Discharge summary abbreviations cause confusion;

Medical abbreviations used by specialists in hospital discharge summaries are often confusing to the GPs who receive them and also ambiguous for hospital colleagues and junior doctors, an Australian study has found.

A retrospective audit of 802 discharge summaries at a Queensland regional health service found that they contained an average of 17 abbreviations, and almost one in five GPs were unable to interpret at least one of them.

Almost all (94%) of GPs said that ambiguous abbreviations had a negative impact on patient care and 60% said they spent too much time of clarifying them. Abbreviations could also have multiple possible meanings in different contexts and led to confusion for 15% of junior doctors working in other departments of the same hospital, the study found.

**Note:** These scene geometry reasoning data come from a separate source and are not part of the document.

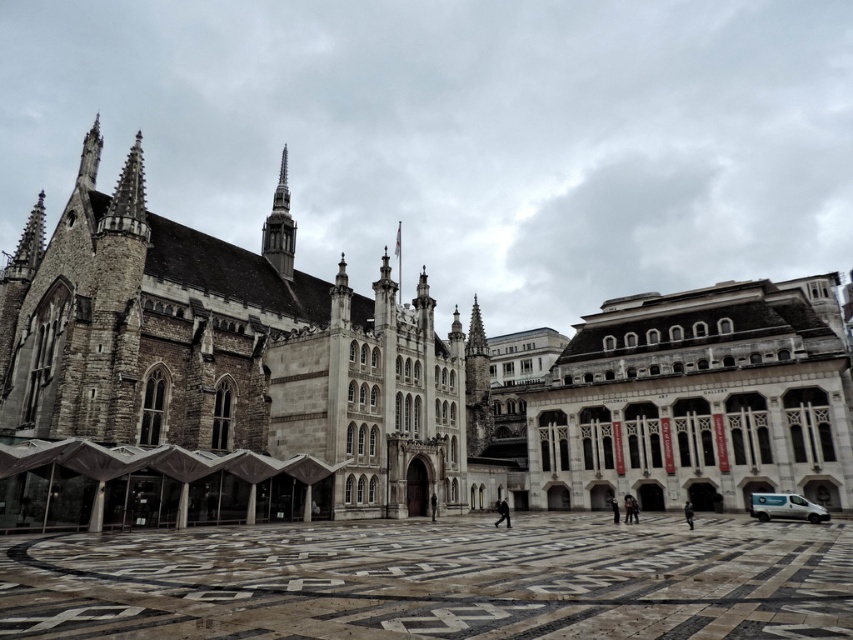 Does stone church at center have a lesser height compared to marble floor at center?

No, stone church at center is not shorter than marble floor at center.

Which is below, stone church at center or marble floor at center?

marble floor at center

Who is more distant from viewer, [799,394] or [212,595]?

The point [799,394] is more distant.

You are a GUI agent. You are given a task and a screenshot of the screen. Output one action in this format:
    pyautogui.click(x=<x>, y=<y>)
    Task: Click on the stone church at center
    This screenshot has width=853, height=640.
    Given the screenshot: What is the action you would take?
    pyautogui.click(x=393, y=381)

Who is more forward, (276, 266) or (758, 500)?

Point (758, 500)

Who is more distant from viewer, (265, 221) or (791, 500)?

The point (265, 221) is behind.

What are the coordinates of `silver spire at center` in the screenshot? It's located at (279, 227).

Who is positioned more to the right, white stone building at center or white metallic van at lower right?

From the viewer's perspective, white stone building at center appears more on the right side.

Can you confirm if white stone building at center is positioned to the left of white metallic van at lower right?

No, white stone building at center is not to the left of white metallic van at lower right.

Identify the location of white stone building at center. (697, 401). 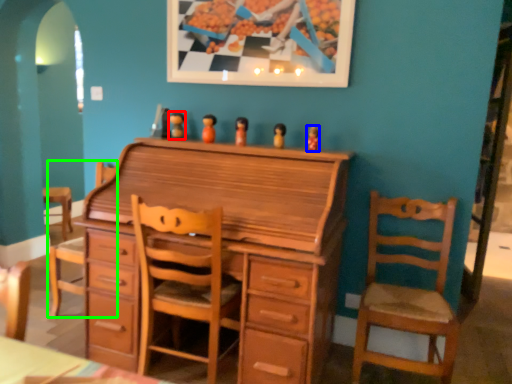 Question: Estimate the real-world distances between objects in this image. Which object is closer to toy (highlighted by a red box), toy (highlighted by a blue box) or swivel chair (highlighted by a green box)?

Choices:
 (A) toy
 (B) swivel chair

Answer: (A) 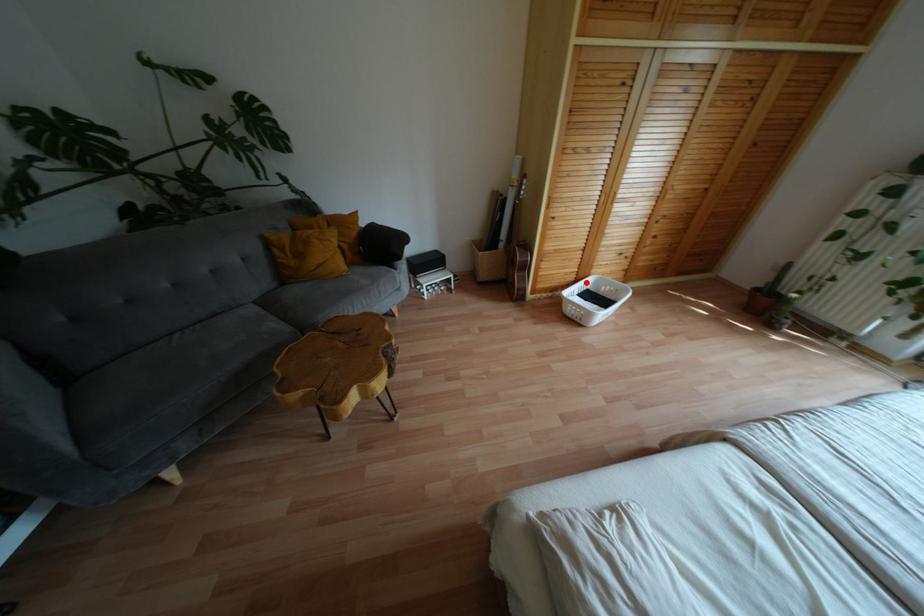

While most had no problems with abbreviations such as Hb and IHD, the abbreviations that had widest range of misinterpretations or ‘don’t know’ responses included NAD, DEM, PE, LC, TGA, TCH and BAE.

The study authors said hospitals should adopt a standardised list of acceptable abbreviations for medical documentation, which is made available to both hospital medical staff and GPs.

They also noted that abbreviations were very location specific, with marked differences between those used by Melbourne and Sydney hospitals.

The findings are published in the Internal Medicine Journal.